Action item ::
The word "around" occurs in some of the lines below; copy each of those lines.

Data excerpts
● ● ● ●

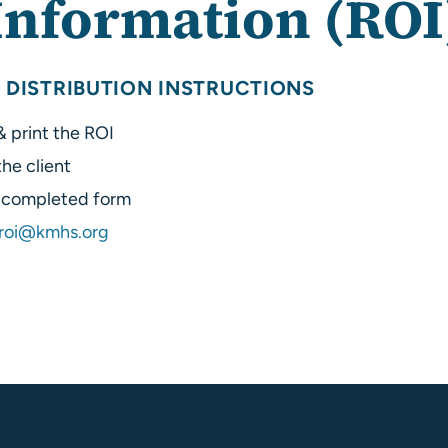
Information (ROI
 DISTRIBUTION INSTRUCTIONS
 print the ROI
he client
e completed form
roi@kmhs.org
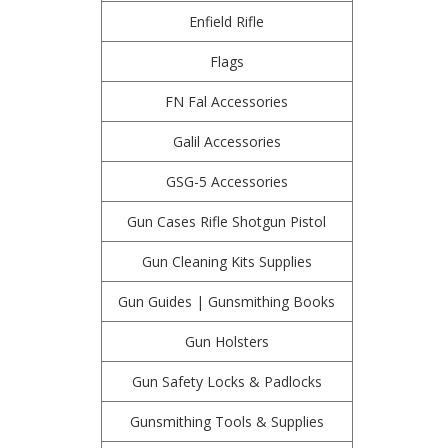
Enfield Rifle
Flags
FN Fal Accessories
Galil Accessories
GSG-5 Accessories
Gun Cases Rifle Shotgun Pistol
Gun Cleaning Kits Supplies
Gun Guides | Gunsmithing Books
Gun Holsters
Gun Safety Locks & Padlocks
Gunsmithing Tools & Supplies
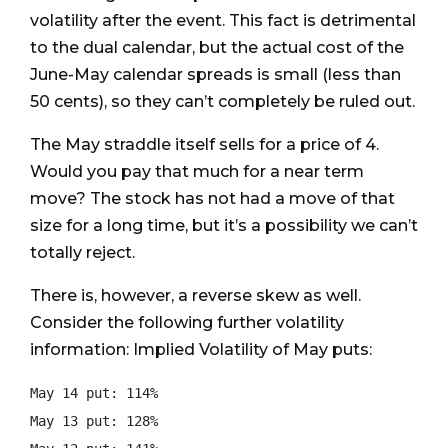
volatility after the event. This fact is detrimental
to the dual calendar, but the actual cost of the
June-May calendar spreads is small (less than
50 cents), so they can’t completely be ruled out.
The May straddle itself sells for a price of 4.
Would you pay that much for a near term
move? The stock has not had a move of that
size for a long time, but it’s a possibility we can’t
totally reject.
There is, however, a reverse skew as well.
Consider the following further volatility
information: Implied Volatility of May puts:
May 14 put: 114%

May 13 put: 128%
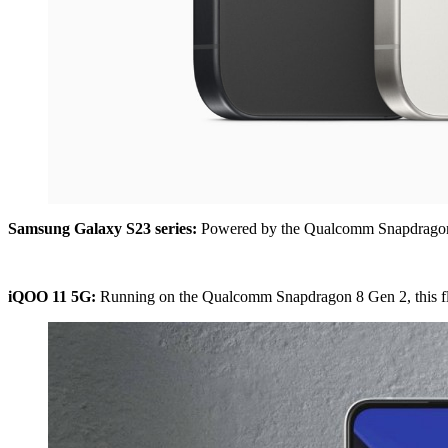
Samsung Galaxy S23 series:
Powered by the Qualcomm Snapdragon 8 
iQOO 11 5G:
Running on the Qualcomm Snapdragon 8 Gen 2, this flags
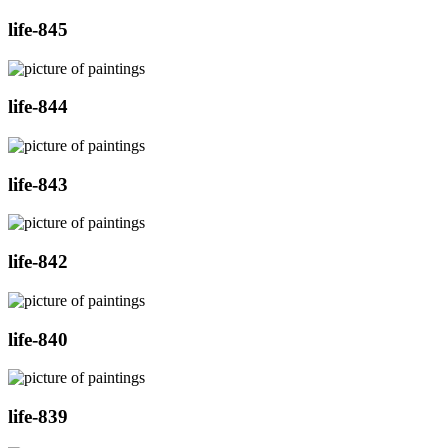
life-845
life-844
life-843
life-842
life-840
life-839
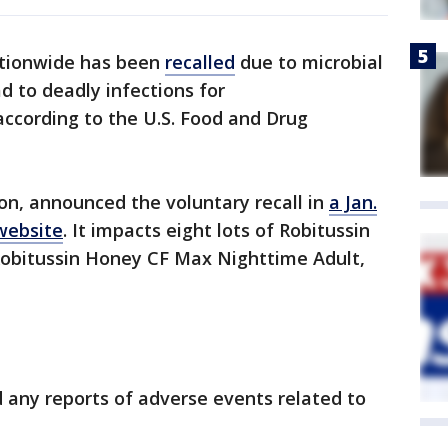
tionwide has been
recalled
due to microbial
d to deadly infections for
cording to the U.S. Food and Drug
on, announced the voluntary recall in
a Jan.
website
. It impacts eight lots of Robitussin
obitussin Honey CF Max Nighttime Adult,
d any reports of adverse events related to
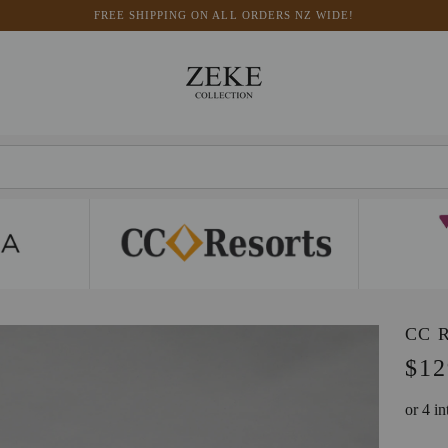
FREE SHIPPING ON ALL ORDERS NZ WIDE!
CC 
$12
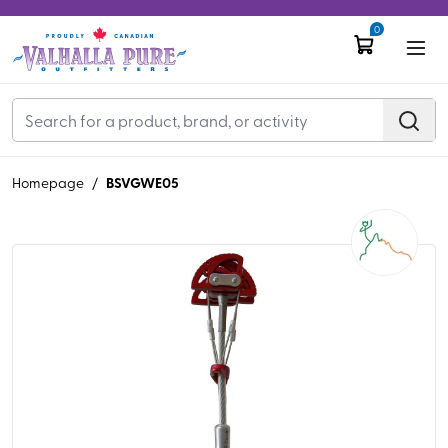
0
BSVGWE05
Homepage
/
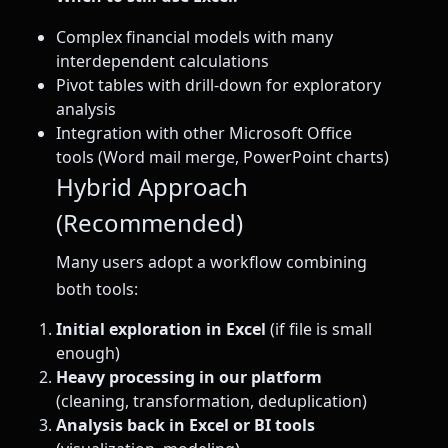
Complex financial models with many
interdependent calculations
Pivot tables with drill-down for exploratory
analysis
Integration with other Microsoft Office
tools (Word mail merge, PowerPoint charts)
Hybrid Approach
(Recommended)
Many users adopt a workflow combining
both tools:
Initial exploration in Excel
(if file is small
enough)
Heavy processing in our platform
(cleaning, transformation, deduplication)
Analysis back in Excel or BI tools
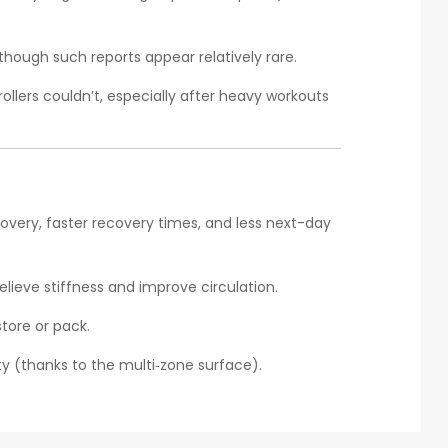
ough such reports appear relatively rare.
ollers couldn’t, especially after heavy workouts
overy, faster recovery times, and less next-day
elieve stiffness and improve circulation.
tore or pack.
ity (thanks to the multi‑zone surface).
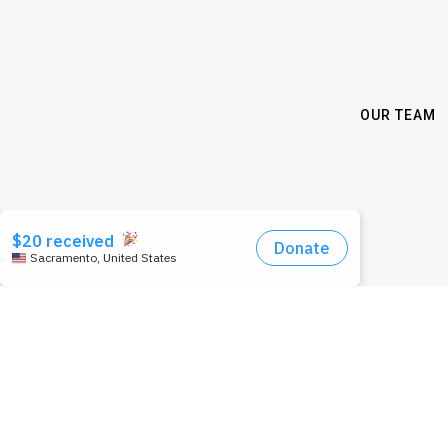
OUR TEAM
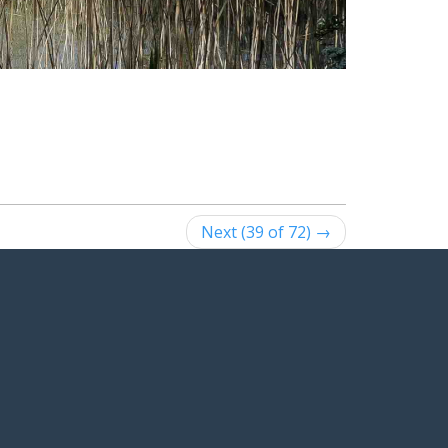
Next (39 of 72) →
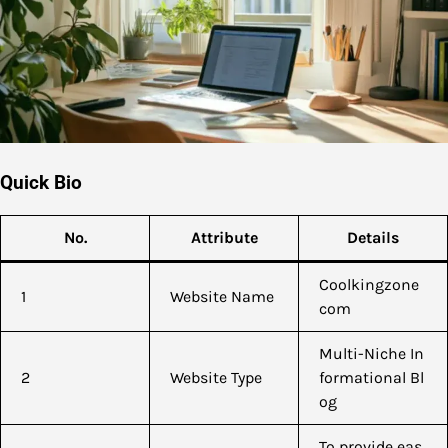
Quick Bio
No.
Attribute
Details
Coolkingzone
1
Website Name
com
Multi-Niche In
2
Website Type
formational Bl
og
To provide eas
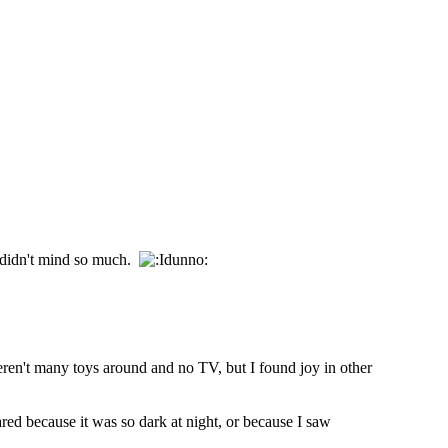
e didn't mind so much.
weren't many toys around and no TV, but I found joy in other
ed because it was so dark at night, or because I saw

● ● ● ●

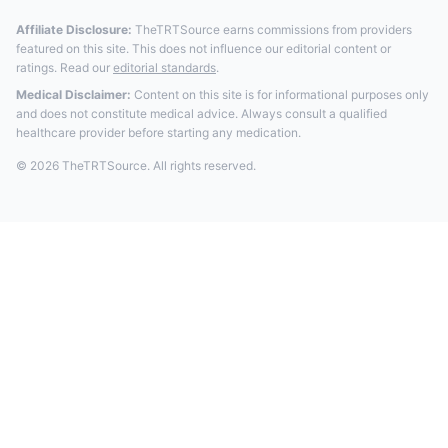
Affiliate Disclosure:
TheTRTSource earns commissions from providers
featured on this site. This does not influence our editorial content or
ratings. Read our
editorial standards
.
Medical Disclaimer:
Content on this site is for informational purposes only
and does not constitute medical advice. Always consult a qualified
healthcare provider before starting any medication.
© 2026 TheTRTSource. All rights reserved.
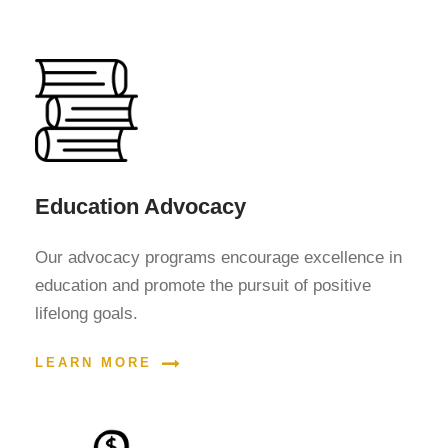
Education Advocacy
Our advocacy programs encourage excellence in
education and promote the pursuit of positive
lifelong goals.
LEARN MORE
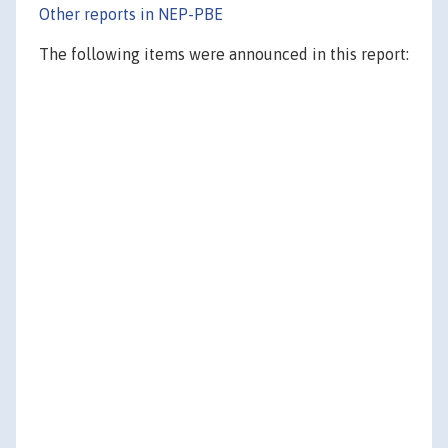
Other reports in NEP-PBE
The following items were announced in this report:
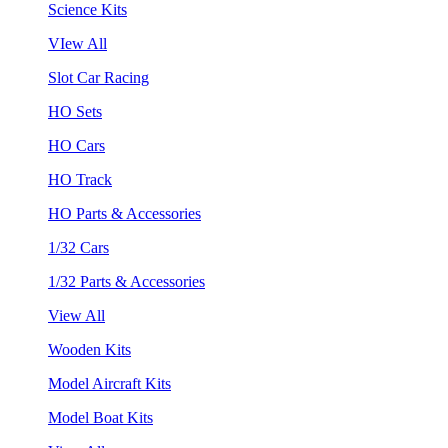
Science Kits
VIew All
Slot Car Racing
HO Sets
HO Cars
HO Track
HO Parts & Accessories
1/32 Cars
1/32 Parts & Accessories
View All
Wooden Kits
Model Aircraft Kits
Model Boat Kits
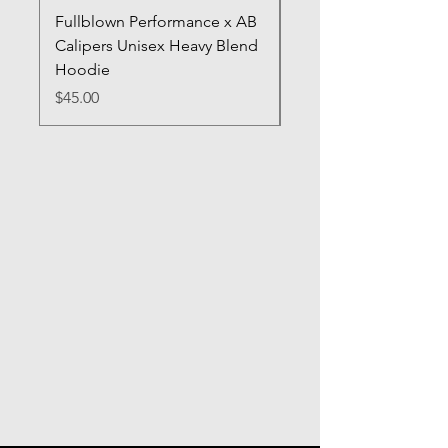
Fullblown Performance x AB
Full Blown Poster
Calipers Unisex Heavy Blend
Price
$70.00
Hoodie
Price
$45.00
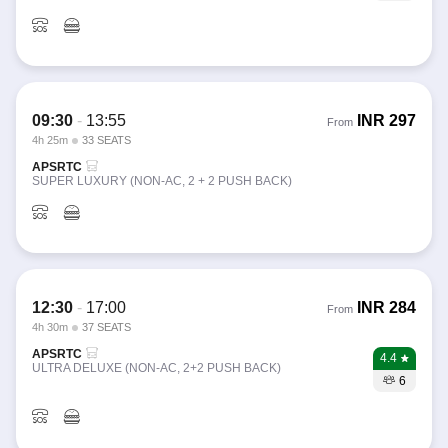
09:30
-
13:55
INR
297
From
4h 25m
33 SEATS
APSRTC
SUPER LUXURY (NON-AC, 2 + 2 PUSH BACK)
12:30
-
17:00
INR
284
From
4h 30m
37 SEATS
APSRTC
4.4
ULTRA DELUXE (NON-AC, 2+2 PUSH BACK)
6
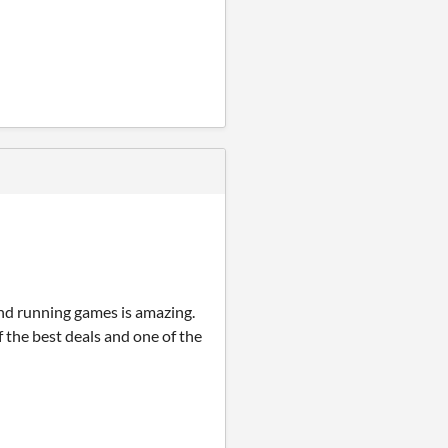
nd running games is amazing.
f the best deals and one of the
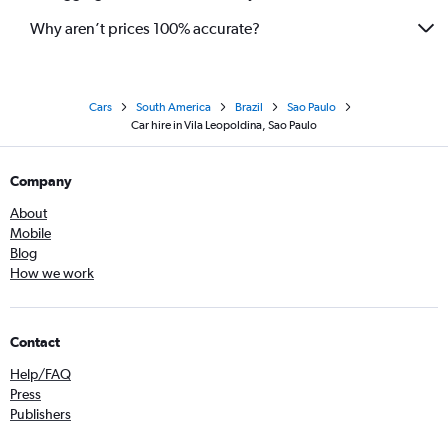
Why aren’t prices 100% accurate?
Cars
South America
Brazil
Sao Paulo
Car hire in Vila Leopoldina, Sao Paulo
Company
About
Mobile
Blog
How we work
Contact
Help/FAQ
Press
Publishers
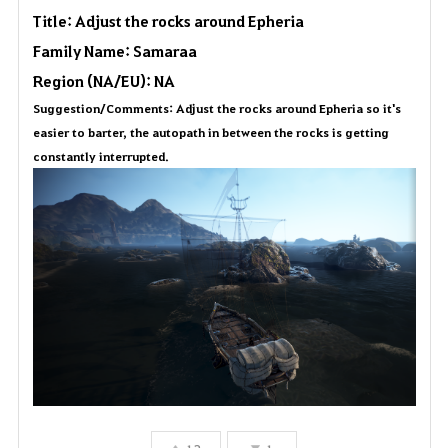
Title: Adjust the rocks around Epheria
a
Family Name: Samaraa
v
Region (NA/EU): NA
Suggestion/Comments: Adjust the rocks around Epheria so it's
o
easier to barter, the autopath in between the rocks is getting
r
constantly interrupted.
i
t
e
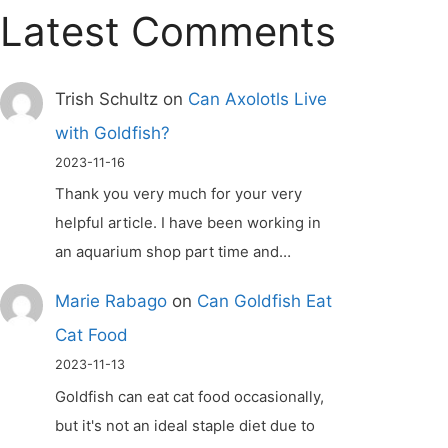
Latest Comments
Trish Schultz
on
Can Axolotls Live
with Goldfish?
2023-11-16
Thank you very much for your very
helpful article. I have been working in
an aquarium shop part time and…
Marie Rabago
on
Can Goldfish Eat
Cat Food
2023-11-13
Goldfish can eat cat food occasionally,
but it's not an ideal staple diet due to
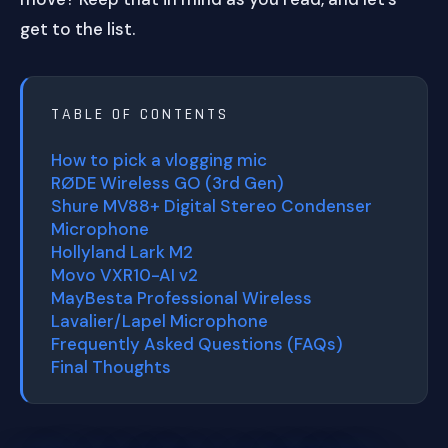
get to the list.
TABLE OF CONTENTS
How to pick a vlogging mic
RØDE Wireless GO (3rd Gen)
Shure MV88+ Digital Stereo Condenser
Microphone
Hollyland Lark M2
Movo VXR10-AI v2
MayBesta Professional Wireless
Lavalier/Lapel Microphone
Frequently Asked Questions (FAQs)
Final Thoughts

● ● ● ●

Solution ::
weren't many toys around and no TV, but I found joy in other
Title: Adjust the rocks around Epheria
Suggestion/Comments: Adjust the rocks around Epheria so it's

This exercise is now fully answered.